Je m’éloignais du lieu de crime potentiel lorsque j’entendis le type siffloter Douce France de Charles Trenet. En un éclair tout revint : c’était la chanson enregistrée en message d’attente téléphonique de la mairie de Béziers. Son maire d’extrême droite. Ménard. J’avais enfermé Ménard en EQ-1236-141325-11. Je l’avais archivé. Comme un mauvais souvenir. C’était pas si mal. Je pressais le pas. On pouvait passer à autre chose. Je décidai de prendre ma pause déjeuner avant la réunion de cet après-midi avec mon futur ex-chef,. Un gros sujet d’archivage.

3

En passant tout près du Val fleuri, la maison de la retraite de ma défunte grand-mère, je décidai d’entrer faire un petit coucou à Roger, son pote. Je n’étais pas revenue après sa mort, ni même et surtout avant, parce-que des psychopathes avaient décidés que la mort devait être tenue à distance. Elle était morte sans nous, donc, du fameux virus. Perdue dans mes pensées, je franchi la porte de la bâtisse. Quelle ne fût pas ma surprise, lorsqu’entrant dans la salle d’activité, je tombai sur Jean Chattex. Le Jean Chattex national. Roger arriva sur ces entrefaites, tout déconfit mais content de me voir. Il m’expliqua que monsieur Chattex allait faire son annonce sur le re re con confinement ici-même pour montrer qu’il était proche des plus vulnérables.
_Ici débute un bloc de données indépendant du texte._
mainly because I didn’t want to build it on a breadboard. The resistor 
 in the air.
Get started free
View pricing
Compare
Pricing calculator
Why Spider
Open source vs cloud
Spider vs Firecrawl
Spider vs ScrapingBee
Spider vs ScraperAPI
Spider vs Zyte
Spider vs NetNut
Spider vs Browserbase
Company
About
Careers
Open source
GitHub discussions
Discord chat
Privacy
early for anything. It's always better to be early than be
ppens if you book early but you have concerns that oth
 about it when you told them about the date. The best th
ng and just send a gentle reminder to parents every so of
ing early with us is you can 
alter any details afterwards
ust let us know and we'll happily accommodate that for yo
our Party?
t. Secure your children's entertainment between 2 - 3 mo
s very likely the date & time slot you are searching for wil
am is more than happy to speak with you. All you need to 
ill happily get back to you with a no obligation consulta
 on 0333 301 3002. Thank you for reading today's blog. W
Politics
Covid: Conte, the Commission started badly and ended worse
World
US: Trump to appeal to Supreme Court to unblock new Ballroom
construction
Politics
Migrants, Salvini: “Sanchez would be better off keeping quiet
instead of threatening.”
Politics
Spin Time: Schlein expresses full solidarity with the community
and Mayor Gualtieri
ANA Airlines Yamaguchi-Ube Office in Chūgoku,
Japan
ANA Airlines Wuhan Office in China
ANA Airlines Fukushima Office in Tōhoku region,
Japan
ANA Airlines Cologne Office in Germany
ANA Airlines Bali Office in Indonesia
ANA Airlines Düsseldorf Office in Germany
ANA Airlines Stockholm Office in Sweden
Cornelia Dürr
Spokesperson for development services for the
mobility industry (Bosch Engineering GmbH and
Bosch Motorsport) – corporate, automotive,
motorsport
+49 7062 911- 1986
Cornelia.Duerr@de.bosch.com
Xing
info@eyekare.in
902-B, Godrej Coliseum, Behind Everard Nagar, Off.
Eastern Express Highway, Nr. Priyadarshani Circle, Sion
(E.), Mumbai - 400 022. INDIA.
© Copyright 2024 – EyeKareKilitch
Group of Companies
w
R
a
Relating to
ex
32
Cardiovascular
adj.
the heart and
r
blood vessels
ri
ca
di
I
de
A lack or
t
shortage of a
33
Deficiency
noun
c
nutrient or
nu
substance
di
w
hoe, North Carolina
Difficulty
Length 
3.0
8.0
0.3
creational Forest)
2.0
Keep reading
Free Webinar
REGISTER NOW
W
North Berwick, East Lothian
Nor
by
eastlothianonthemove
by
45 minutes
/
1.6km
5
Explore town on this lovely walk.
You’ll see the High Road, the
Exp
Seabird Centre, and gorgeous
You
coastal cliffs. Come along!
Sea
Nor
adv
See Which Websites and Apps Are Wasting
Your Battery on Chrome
Roger était fou de rage, ce qui n’est pas bon pour sa tension. Je lui proposai alors une petite bière et l’on s’échappa du lieu maudit pour faire comme si de rien n’était. Environ une heure après, la conférence de presse débuta. Les absurdités s’enchaînaient, le public s’agaçait mais il est de ceux qu’on n’écoute plus, alors tout suivait apparemment son cours.

C’est quand Chattex postillonna sur le premier rang que ma défunte grand mère intervint. Elle gueulait et voilà, homicide involontaire, pourquoi on l’emmerde pas lui ? Hein hein ? Je l’avais jamais vue comme ça. Encore plus en colère que d’habitude elle agitait violemment sa canne vers la tribune. Elle avait repris du poil de la bête. Faut dire qu’elle n’avait pas du tout apprécié les conditions de sa mort. Comme personne ne l’entendait, je demandai à Chattex : dites, ça vous gêne pas de postillonner sur le premier rang ? On pourrait y voir un genre d’homicide involontaire, non ? ça rigolait dans l’assistance, surtout les potes de ma grand-mère, et puis ça bruissait de réprobation, bien sûr. Surtout le deuxième rang. Les premiers de la classe, au premier rang ils avaient pris les postillons, alors ils étaient moins convaincus, d’un coup. Chattex se démontait pas, il répondit même que c’était faux. C’est alors que le premier rang se manifestât, comme une seule femme (merci mamie), preuve à l’appui. Finalement, on incitât vivement Chattex à quitter le Val Fleuri sous les hués des résidents. Les chaînes d’information diffusèrent un montage aseptisé avec un faux arrière plan. Ils ne montrèrent même pas le croc-en-jambe de Roger. Pourtant c’était à mourir. De rire.